Sermaye sınıfı, işçi ve emekçilerin sömürüsü üzerinden elde ettikleri zenginlik ve servetin, devasa büyüklükteki mal ve mülkün karşılığında “hayırseverlik” pozlarına bürünerek bu kaynağın üstünü bir nebze de olsa örtmeye çalışır. Sözüm ona iftar çadırı açarak ya da erzak dağıtarak, kendileri tarafından açlık ve sefaletin kuyusuna itilen milyonlarca işçi ve emekçinin Ramazan'da iftarını açıp karnını doyurması için “girişimler” başlatılır. Yaratılan zenginliklere kendileri el koymamış, onca emeği gaspetmemiş gibi bir de utanmadan ortaya çıkıp dinin vecibeleri üzerine ahkam keserek “sevap yarışına” girerler. Bütün bu girişimler göz boyamadan ibaret olsa da, dinin vaazettiği şükürcülüğü tamamlayan, servet sahiplerine karşı minnet duygularını pekiştiren önemli bir rol oynamaktadır. Kısacası gaspedilen emeğinin unutturulması ya da “helal” edilmesine dönük çabalardır.

Dinci gericiliğin sözcüsü olan AKP dönemiyle beraber bu görüntüler, gelişip serpilme olanağı bulan yeşil sermaye tarafından daha çok öne çıkartılıyor. Ramazanlarda özellikle büyük kentlere olabildiğince yaygın biçimde iftar çadırları kurmak, sadaka dağıtmak bu kesim tarafından gelenek haline getirildi. İftar çadırları sadece yemek yenilen yerler değil bütün ay boyunca dinci sermayenin propaganda-ajitasyon çalışmalarına konu edilen mekanlar oluyor. Şaşaalı görüntülerin öne çıkarıldığı çadırlarda, bedava dağıtılan erzaklarda oluşan kuyruklar, yaşanan izdihamlar, kavgalar, yaralanmalar, vb. rezaletlerin gündeme gelerek tartışılması üzerine daha dikkatli davranmaya çalışıyorlar.

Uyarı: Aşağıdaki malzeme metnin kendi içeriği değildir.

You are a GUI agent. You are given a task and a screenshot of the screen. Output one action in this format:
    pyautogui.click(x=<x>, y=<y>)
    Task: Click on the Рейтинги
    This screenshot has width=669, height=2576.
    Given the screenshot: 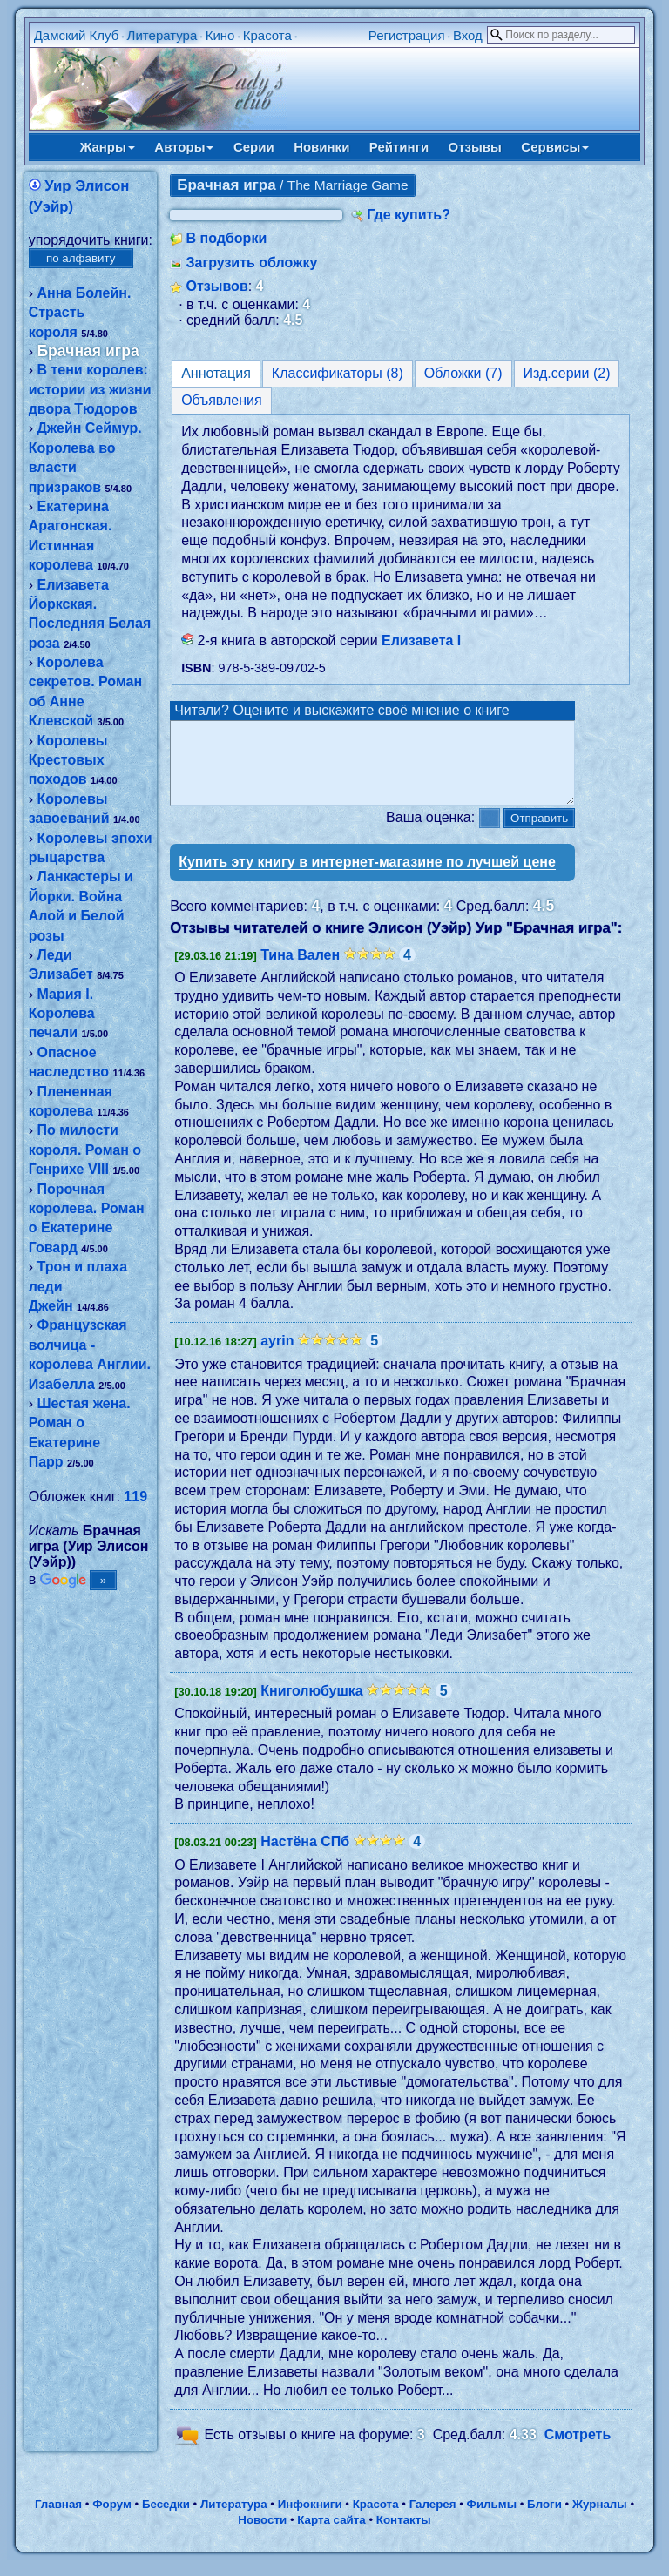 What is the action you would take?
    pyautogui.click(x=399, y=146)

Bu yıl Ramazan başka manzalara da sahne olmaktadır. Krizin yaklaşık bir yıldır etkilediği işçi ve emekçiler yoğun biçimde hak gasplarına maruz kalarak daha da yoksullaştı. Açlık kitleselleşerek, bu çağda ve bu bollukta ciddi boyutlar kazandı. İşsizlik ve sefalet at başı giderek intihar ve aile facilarına yol açıyor. İşte böyle bir dönemde sermaye devleti tarafından dikkat çekici tutumlar görülmektedir. Bu Ramazanda beş yıldızlı lüks otellerin zengin menüleri, bu menülerin asgari ücretin yaklaşık yarısı oranındanki tutarı, buralara akın edenlerin haberleri fazla yapılmamaya çalışılmakta, daha doğrusu yoksulluğun katmerleştiği bir sırada bu görüntülerin yansımamasına özel olarak önem verilmektedir. Görünen o ki sermaye sahipleri milyonlarca aç insanın öfkesine maruz kalmamak için dikkat etmektedir.

Açlık ve sefaletin uçurumuna yuvarlanan işçi ve emekçiler elbet bir gün sömürü düzeninden hesap sormasını da bilecektir. O zaman imdatlarına din tacirleri de yetişemeyecektir.